> [RAW DATA]
#####

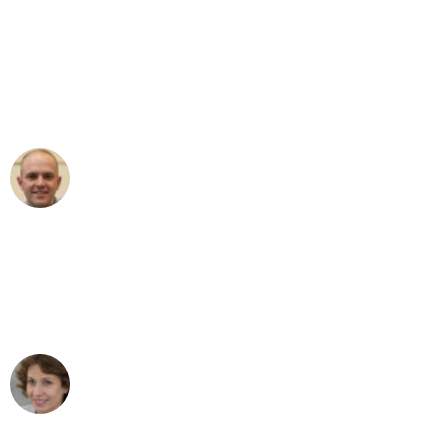
"Erste Klasse! Ein großes Dankeschön
an das gesamte Team von Stein
Umzugsservice für ihren
außergewöhnlichen Service!"
Frederik F.
Umzug in Leipzig
"Besser hätte ich mir den Umzug von
Leipzig nach Wien nicht vorstellen
können - DANKE!"
Maria W
Umzug von Leipzig nach Wien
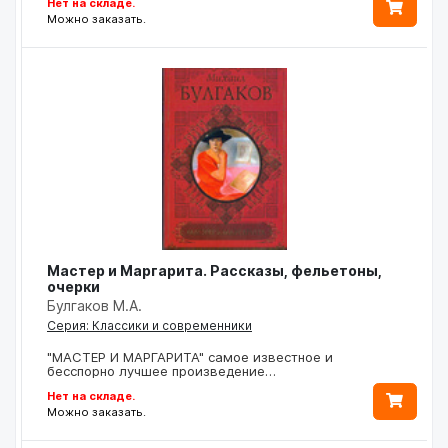
Нет на складе.
Можно заказать.
Мастер и Маргарита. Рассказы, фельетоны,
очерки
Булгаков М.А.
Серия: Классики и современники
"МАСТЕР И МАРГАРИТА" самое известное и
бесспорно лучшее произведение…
Нет на складе.
Можно заказать.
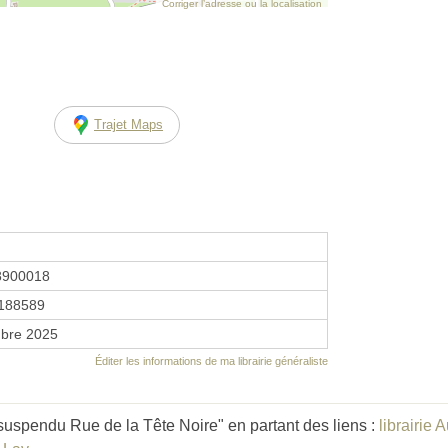
Corriger l’adresse ou la localisation
Trajet Maps
8900018
188589
bre 2025
Éditer les informations de ma librairie généraliste
uspendu Rue de la Tête Noire" en partant des liens :
librairie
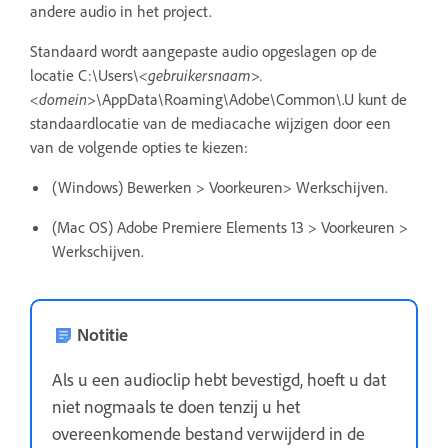
andere audio in het project.
Standaard wordt aangepaste audio opgeslagen op de
locatie C:\Users\
<gebruikersnaam>.
<domein>
\AppData\Roaming\Adobe\Common\.U kunt de
standaardlocatie van de mediacache wijzigen door een
van de volgende opties te kiezen:
(Windows) Bewerken > Voorkeuren> Werkschijven.
(Mac OS) Adobe Premiere Elements 13 > Voorkeuren >
Werkschijven.
Notitie
Als u een audioclip hebt bevestigd, hoeft u dat
niet nogmaals te doen tenzij u het
overeenkomende bestand verwijderd in de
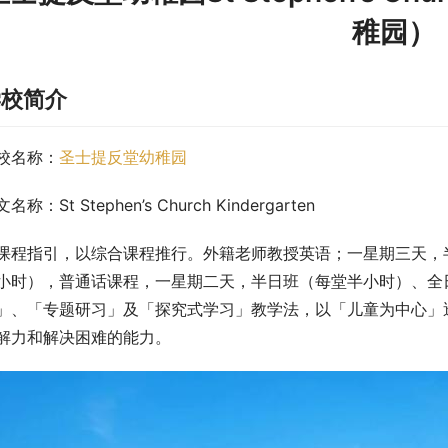
稚园）
学校简介
校名称：
圣士提反堂幼稚园
名称：St Stephen’s Church Kindergarten
课程指引，以综合课程推行。外籍老师教授英语；一星期三天，
小时），普通话课程，一星期二天，半日班（每堂半小时）、全
」、「专题研习」及「探究式学习」教学法，以「儿童为中心」
解力和解决困难的能力。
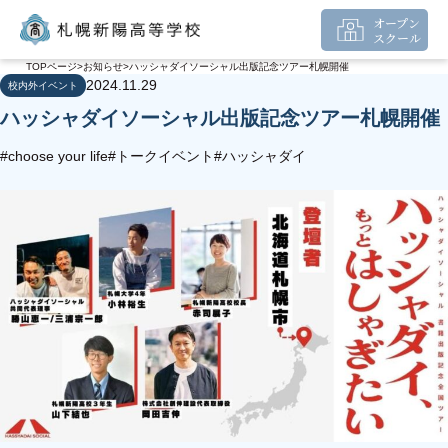
オープン
スクール
TOPページ
お知らせ
ハッシャダイソーシャル出版記念ツアー札幌開催
2024.11.29
校内外イベント
ハッシャダイソーシャル出版記念ツアー札幌開催
#choose your life
#トークイベント
#ハッシャダイ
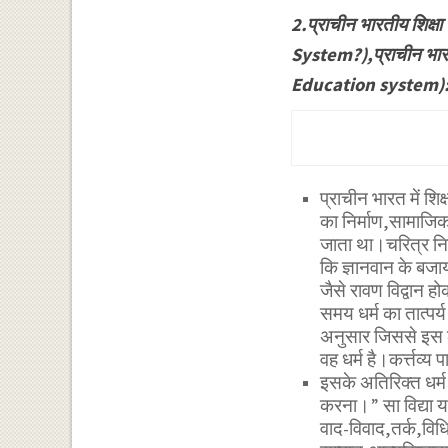
2.प्राचीन भारतीय शिक्
System?),प्राचीन भार
Education system)
प्राचीन भारत में शिक
का निर्माण,सामाजिक
जाता था।चरित्र निर
कि ज्ञानवान के बजाय 
जैसे रावण विद्वान हो
समय धर्म का तात्पर्
अनुसार जिससे इस लो
वह धर्म है।कर्त्तव्य
इसके अतिरिक्त धर्म 
करना।” सा विद्या या
वाद-विवाद,तर्क,विधि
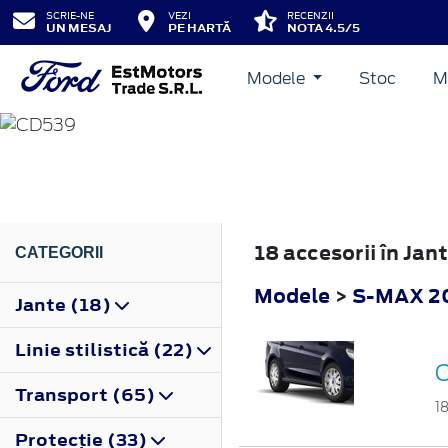
SCRIE-NE
VEZI
RECENZII
UN MESAJ
PE HARTĂ
NOTA 4.5/5
Modele
Stoc
M
S-MAX
2015
18 accesorii în Ja
CATEGORII
Modele
>
S-MAX 2
Jante (18)
Linie stilistică (22)
C
Transport (65)
1
Protecţie (33)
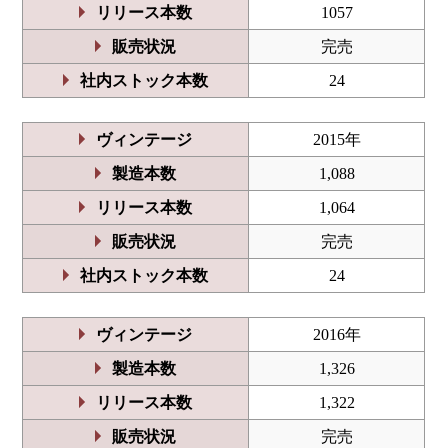
リリース本数
1057
販売状況
完売
社内ストック本数
24
ヴィンテージ
2015年
製造本数
1,088
リリース本数
1,064
販売状況
完売
社内ストック本数
24
ヴィンテージ
2016年
製造本数
1,326
リリース本数
1,322
販売状況
完売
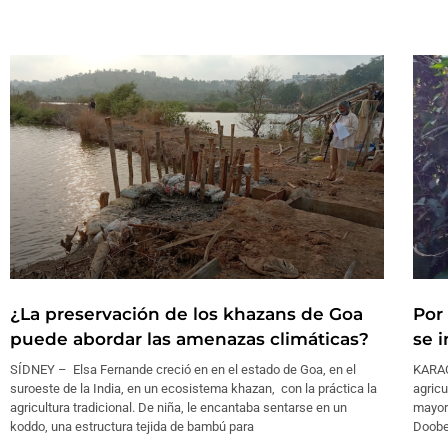
¿La preservación de los khazans de Goa
Por
puede abordar las amenazas climáticas?
se i
SÍDNEY – Elsa Fernande creció en en el estado de Goa, en el
KARAC
suroeste de la India, en un ecosistema khazan, con la práctica la
agricu
agricultura tradicional. De niña, le encantaba sentarse en un
mayorí
koddo, una estructura tejida de bambú para
Doober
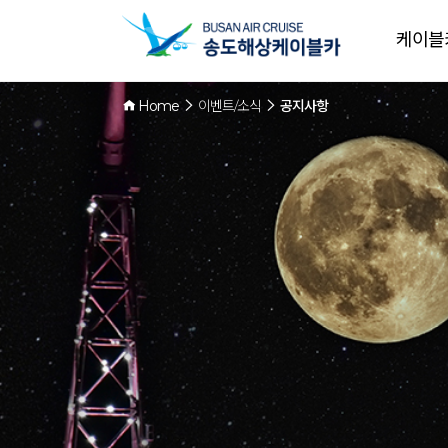
케이블
Home
이벤트/소식
공지사항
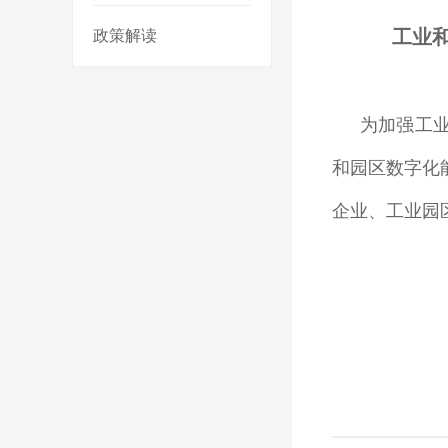
工业
政策解读
为加强工
和园区数字化
企业、工业园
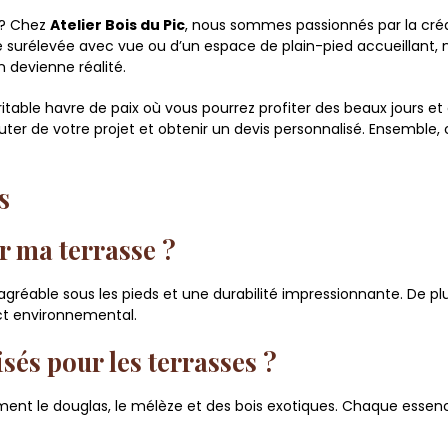
s ? Chez
Atelier Bois du Pic
, nous sommes passionnés par la créat
se surélevée avec vue ou d’un espace de plain-pied accueillant, 
 devienne réalité.
ritable havre de paix où vous pourrez profiter des beaux jours et
ter de votre projet et obtenir un devis personnalisé. Ensemble, 
s
r ma terrasse ?
agréable sous les pieds et une durabilité impressionnante. De pl
ct environnemental.
isés pour les terrasses ?
ment le douglas, le mélèze et des bois exotiques. Chaque essen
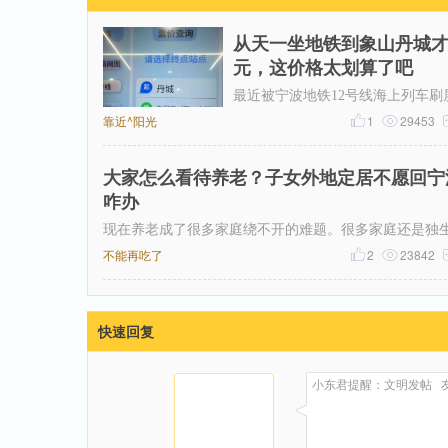
从天一坐地铁到象山丹城才
元，这价格太划算了吧
最近被宁波地铁12号线海上列车刷
靠近^阳光
了，然后又在网上刷到了地铁12号
1
29453
票价，从天一广场坐到象山丹城是1
大家怎么看待养老？子女外地定居不愿回宁
咋办
现在养老成了很多家庭绕不开的难题。很多家庭还是独
女，不少年轻人在外成家立业，在大城市扎根生子，就
不能再吃了
2
23842
快速回复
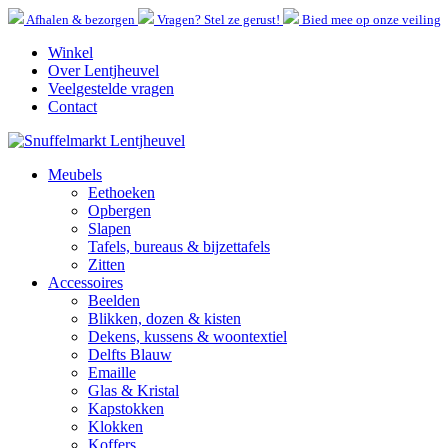
Afhalen & bezorgen
Vragen? Stel ze gerust!
Bied mee op onze veiling
Winkel
Over Lentjheuvel
Veelgestelde vragen
Contact
Meubels
Eethoeken
Opbergen
Slapen
Tafels, bureaus & bijzettafels
Zitten
Accessoires
Beelden
Blikken, dozen & kisten
Dekens, kussens & woontextiel
Delfts Blauw
Emaille
Glas & Kristal
Kapstokken
Klokken
Koffers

#####

Could you reproduce exactly the lines running from the one with "现在养老成了很多家庭绕不开的难题。很多家庭还是独" through the final line of the listing above, both included, and drop the pictures?

现在养老成了很多家庭绕不开的难题。很多家庭还是独
女，不少年轻人在外成家立业，在大城市扎根生子，就
不能再吃了
2
23842
快速回复
Afhalen & bezorgen
Vragen? Stel ze gerust!
Bied mee op onze veiling
Winkel
Over Lentjheuvel
Veelgestelde vragen
Contact
Meubels
Eethoeken
Opbergen
Slapen
Tafels, bureaus & bijzettafels
Zitten
Accessoires
Beelden
Blikken, dozen & kisten
Dekens, kussens & woontextiel
Delfts Blauw
Emaille
Glas & Kristal
Kapstokken
Klokken
Koffers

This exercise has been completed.